On 03/29/2010 03:54 PM, Avi Kivity wrote:
On 03/29/2010 11:42 PM, Anthony Liguori wrote:
For individual device models or host services, I think (3) is
probably the worst model overall. I personally think that (1) is
better in the long run but ultimately would need an existence proof
to compare against (2). (2) looks appealing until you actually try
to have the device handle multiple requests at a time.
Sooner or later nature and the ever more complicated code will force
us towards (3). As an example, we've observed live migration to
throttle vcpus when sending a large guest's zeroed memory over; the
bandwidth control doesn't kick in since zero pages are compressed,
so the iothread spends large amounts of time reading memory.
Making things re-entrant is different than (3) in my mind.
There's no reason that VCPU threads should run in lock-step with live
migration during the live phase. Making device models re-entrant and
making live migration depend not depend on the big global lock is a
good thing to do.
It's not sufficient. If you have a single thread that runs both live
migrations and timers, then timers will be backlogged behind live
migration, or you'll have to yield often. This is regardless of the
locking model (and of course having threads without fixing the locking
is insufficient as well, live migration accesses guest memory so it
needs the big qemu lock).
But what's the solution? Sending every timer in a separate thread?
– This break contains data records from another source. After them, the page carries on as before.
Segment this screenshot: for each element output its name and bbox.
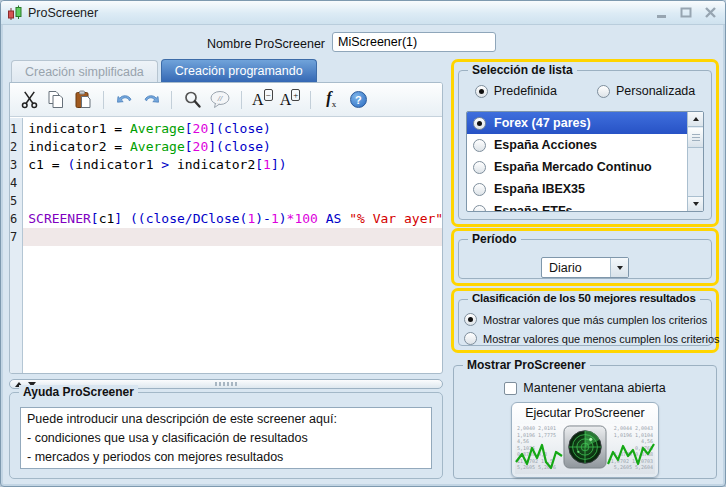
radio-label: Mostrar valores que más cumplen los crit…: [483, 314, 707, 326]
radio-label: Predefinida: [494, 84, 557, 98]
maximize-icon[interactable]: [677, 5, 695, 21]
radar-icon: [563, 425, 607, 473]
ranking-option[interactable]: Mostrar valores que más cumplen los crit…: [464, 313, 711, 326]
line-number: 2: [10, 138, 17, 156]
radio-icon[interactable]: [473, 161, 486, 174]
ranking-title: Clasificación de los 50 mejores resultad…: [468, 292, 700, 304]
period-section: Período Diario: [451, 228, 719, 286]
list-selection-groupbox: Selección de lista PredefinidaPersonaliz…: [458, 70, 712, 220]
checkbox-icon[interactable]: [504, 382, 517, 395]
comment-icon[interactable]: //: [209, 89, 231, 111]
proscreener-window: ProScreener Nombre ProScreener Creación …: [0, 0, 726, 487]
code-line-4[interactable]: [23, 174, 443, 192]
code-lines[interactable]: indicator1 = Average[20](close)indicator…: [23, 118, 443, 373]
minimize-icon[interactable]: [653, 5, 671, 21]
radio-icon[interactable]: [597, 85, 610, 98]
close-icon[interactable]: [701, 5, 719, 21]
list-item-label: Forex (47 pares): [494, 116, 591, 130]
list-mode-radios: PredefinidaPersonalizada: [459, 84, 711, 98]
run-button-label: Ejecutar ProScreener: [512, 403, 658, 420]
radio-icon[interactable]: [473, 139, 486, 152]
line-number: 5: [10, 192, 17, 210]
tab-programando[interactable]: Creación programando: [161, 59, 317, 82]
list-item-label: España ETFs: [494, 204, 573, 212]
copy-icon[interactable]: [46, 89, 66, 111]
ranking-groupbox: Clasificación de los 50 mejores resultad…: [458, 299, 712, 346]
help-group-title: Ayuda ProScreener: [19, 385, 138, 399]
settings-column: Selección de lista PredefinidaPersonaliz…: [451, 57, 719, 481]
function-icon[interactable]: fx: [321, 89, 341, 111]
svg-text://: //: [217, 94, 223, 103]
tab-label: Creación programando: [175, 64, 303, 78]
tab-simplificada[interactable]: Creación simplificada: [11, 60, 158, 82]
redo-icon[interactable]: [141, 89, 161, 111]
list-item[interactable]: España Mercado Continuo: [467, 156, 687, 178]
line-number: 4: [10, 174, 17, 192]
description-textarea[interactable]: Puede introducir una descripción de este…: [20, 407, 432, 469]
radio-icon[interactable]: [473, 183, 486, 196]
list-item[interactable]: España IBEX35: [467, 178, 687, 200]
radio-icon[interactable]: [464, 332, 477, 345]
period-dropdown[interactable]: Diario: [541, 257, 629, 278]
toolbar-separator: [103, 91, 104, 109]
list-scrollbar[interactable]: [687, 112, 703, 211]
code-line-2[interactable]: indicator2 = Average[20](close): [23, 138, 443, 156]
radio-icon[interactable]: [464, 313, 477, 326]
list-item[interactable]: España Acciones: [467, 134, 687, 156]
sparkline-right-icon: [607, 442, 655, 472]
undo-icon[interactable]: [114, 89, 134, 111]
paste-icon[interactable]: [73, 89, 93, 111]
line-number: 3: [10, 156, 17, 174]
window-controls: [653, 5, 719, 21]
checkbox-label: Mantener ventana abierta: [523, 381, 665, 395]
keep-window-open-option[interactable]: Mantener ventana abierta: [454, 381, 716, 395]
radio-icon[interactable]: [473, 117, 486, 130]
list-mode-option[interactable]: Predefinida: [475, 84, 557, 98]
cut-icon[interactable]: [19, 89, 39, 111]
editor-toolbar: //A−A+fx?: [10, 83, 442, 117]
code-editor: //A−A+fx? 1234567 indicator1 = Average[2…: [9, 82, 443, 374]
toolbar-separator: [171, 91, 172, 109]
market-list: Forex (47 pares)España AccionesEspaña Me…: [467, 112, 687, 211]
editor-column: Creación simplificadaCreación programand…: [9, 58, 445, 481]
toolbar-separator: [310, 91, 311, 109]
title-bar: ProScreener: [1, 1, 725, 25]
description-line: Puede introducir una descripción de este…: [27, 410, 425, 429]
list-mode-option[interactable]: Personalizada: [597, 84, 695, 98]
ranking-section: Clasificación de los 50 mejores resultad…: [451, 288, 719, 353]
code-line-1[interactable]: indicator1 = Average[20](close): [23, 120, 443, 138]
scroll-thumb[interactable]: [688, 128, 703, 148]
ranking-option[interactable]: Mostrar valores que menos cumplen los cr…: [464, 332, 711, 345]
list-item[interactable]: España ETFs: [467, 200, 687, 212]
code-line-5[interactable]: [23, 192, 443, 210]
radio-label: Mostrar valores que menos cumplen los cr…: [483, 333, 720, 345]
show-groupbox: Mostrar ProScreener Mantener ventana abi…: [453, 365, 717, 479]
radio-icon[interactable]: [473, 205, 486, 213]
dropdown-arrow-icon[interactable]: [610, 258, 628, 277]
line-number: 6: [10, 210, 17, 228]
font-decrease-icon[interactable]: A−: [252, 89, 273, 111]
code-line-7[interactable]: [23, 228, 443, 246]
code-line-6[interactable]: SCREENER[c1] ((close/DClose(1)-1)*100 AS…: [23, 210, 443, 228]
font-increase-icon[interactable]: A+: [280, 89, 301, 111]
name-label: Nombre ProScreener: [1, 37, 325, 51]
help-icon[interactable]: ?: [348, 89, 368, 111]
window-title: ProScreener: [28, 6, 98, 20]
screener-name-input[interactable]: [332, 32, 496, 52]
run-button-image: 2,0040 2,01011,0196 1,77754,565,10360,87…: [515, 424, 655, 474]
code-line-3[interactable]: c1 = (indicator1 > indicator2[1]): [23, 156, 443, 174]
help-groupbox: Ayuda ProScreener Puede introducir una d…: [9, 392, 443, 479]
market-listbox: Forex (47 pares)España AccionesEspaña Me…: [466, 111, 704, 212]
ranking-options: Mostrar valores que más cumplen los crit…: [464, 313, 711, 345]
period-groupbox: Período Diario: [458, 239, 712, 279]
list-item[interactable]: Forex (47 pares): [467, 112, 687, 134]
splitter-grip-icon[interactable]: [215, 382, 237, 386]
run-proscreener-button[interactable]: Ejecutar ProScreener 2,0040 2,01011,0196…: [511, 402, 659, 478]
scroll-up-icon[interactable]: [688, 112, 703, 127]
scroll-down-icon[interactable]: [688, 196, 703, 211]
tab-label: Creación simplificada: [25, 65, 144, 79]
period-value: Diario: [542, 261, 610, 275]
radio-icon[interactable]: [475, 85, 488, 98]
search-icon[interactable]: [182, 89, 202, 111]
tab-bar: Creación simplificadaCreación programand…: [9, 58, 317, 82]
We'll hit the same problem if we implement an arbitrary limit to number
of threads.
What I'm skeptical of, is whether converting virtio-9p or qcow2 to
handle each request in a separate thread is really going to improve
things.
Currently qcow2 isn't even fullly asynchronous, so it can't fail to
improve things.
Unless it introduces more data corruptions which is my concern with any
significant change to qcow2.
The VNC server is another area that I think multithreading would be a
bad idea.
If the vnc server is stuffing a few megabytes of screen into a socket,
then timers will be delayed behind it, unless you litter the code with
calls to bottom halves. Even worse if it does complicated compression
and encryption.
Sticking the VNC server in it's own thread would be fine. Trying to
make the VNC server multithreaded though would be problematic.
Basically, sticking isolated components in a single thread should be
pretty reasonable.
But if those system calls are blocking, you need a thread?
You can dispatch just the system call to a thread pool. The
advantage of doing that is that you don't need to worry about locking
since the system calls are not (usually) handling shared state.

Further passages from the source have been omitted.